Article Alternatives

Floraison d’initiatives à Terre vivante

Michel Bernard

En 1994, s’est ouvert à Mens, dans le Trièves, entre Grenoble et Sisteron, le Centre écologique européen Terre Vivante. Créé par la structure du même nom, il publie la revue Les Quatre saisons et édite de nombreux livres depuis 1980.

Jusqu’en 1993, la revue qui a alors pour nom Les Quatre saisons du jardinage est domiciliée à Paris. C’est la revue de référence du jardinage biologique. Elle était dirigée initialement par Karin Mundt, Claude Aubert et Jean-Paul Thorez. Elle se développe autour d’une maison d’édition, Terre Vivante, qui propose des ouvrages dans les domaines du jardinage, de l’agriculture biologique, de la santé, de la cuisine saine, de l’habitat... et qui traduit de nombreux ouvrages sur des expériences positives à l’étranger.
Karin Mundt, multilingue, a une bonne expérience de la démarche commerciale à suivre, ayant eu la responsabilité d’un service publicité au sein de l’Express. Intéressée depuis longtemps par l’écologie, elle a connaissance de nombreux réseaux à l’étranger. Claude Aubert est, lui, ingénieur agronome et ses ouvrages de vulgarisation de l’agriculture biologique sont une référence (1).

La recherche d’un site

Pendant plusieurs années, la revue annonce son intention de se délocaliser à la campagne pour compléter son travail d’information par un centre écologique. Le projet s’inspire de l’expérience de centres écologiques européens (2) et il est ambitieux : il recouvre des activités non publiques (réalisation de la revue, quelques programmes de recherche), mais également une importante activité d’accueil (formations, informations, expérimentations concrètes, classes vertes...)
Philippe Richard, maire de Mens, abonné à la revue, leur propose les terrains où finalement Terre Vivante déménage. Sur cette petite commune du sud de l’Isère, placée dans un site magnifique, de nombreuses alternatives se développent (3).
Le site est une ancienne exploitation agricole abandonnée entre les deux guerres. Il ne reste plus que les ruines des bâtiments et les parcelles cultivées ont été envahies par la forêt voisine. Les anciennes terres font une cinquantaine d’hectares, dont huit sont aujourd’hui défrichés et le reste en forêt. Une grosse surprise attend toutefois l’équipe de Terre Vivante : le terrain est fait de marnes instables, ce qui restreint les possibilités de construction. Les autorisations limitent le domaine bâti aux seuls espaces occupés par l’ancienne ferme et les normes de sécurité pour les lieux ouverts au public obligent à réaliser des fondations importantes... Cette contrainte imprévue a une conséquence importante : seuls les locaux de la maison d’édition Terre Vivante et un espace restauration ont pu prendre place sur le site... et aucun logement n’a pu être installé, ce qui nécessite de retourner aux villages voisins... et rend l’usage de la voiture pratiquement indispensable (4).
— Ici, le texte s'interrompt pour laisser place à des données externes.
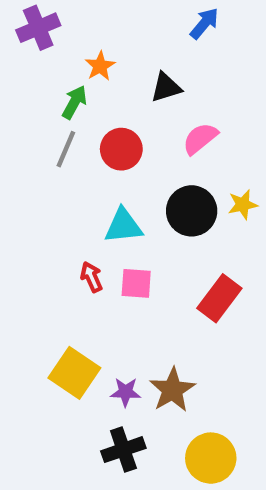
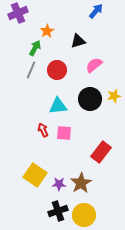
red rectangle: (219, 298) -> (101, 152), moved
yellow circle: (211, 458) -> (84, 215), moved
Un vaste espace d’exposition de techniques alternatives

Sur des dalles en béton, la construction des bâtiments permet de rendre visible le maximum de techniques utilisées par l’habitat sain : bois, terre crue, enduits et peintures naturelles... (5). Certaines techniques n’ont pu être utilisées : un toit végétal doit être en une faible pente, ce qui a été jugé incompatible avec les normes locales prévues pour résister au poids de la neige. Un toit végétal a été réalisé en démonstration sur une petite cabane de moins de 20 m².
À l’extérieur, sur 5 hectares, de multiples expériences de jardinage sont présentées en démonstration : cultures associées, plantations fruitières, verger conservatoire pour assurer un maintien de la diversité génétique des espèces rustiques, zone de compostage, zone de séchage du bois, étang anti-incendie mais également lieu d’accueil pour les grenouilles qui remplacent l’usage des insecticides... Un effort particulier a été fait pour rechercher la beauté du paysage. Des paysagistes écolos comme Gilles Clément ont participé à la réalisation des jardins. Une importante installation d’épuration des eaux par un système de filtrage par les plantes permet au centre de rejeter dans un ruisseau voisin une eau aussi propre qu’elle l’était avant son pompage. Cette installation est prévue pour le passage de plus de 100 000 personnes par an.
Le centre devait être autonome en énergie et servir de lieu d’expérimentation et de démonstration dans ce domaine. Cela n’a pas été possible par manque de financements. Dès le départ, une chaufferie au bois a fourni l’eau chaude... en complément de panneaux solaires thermiques. Par la suite, 220 m² de panneaux photovoltaïques ont été installés et permettent aujourd’hui de couvrir 70 % des besoins en électricité.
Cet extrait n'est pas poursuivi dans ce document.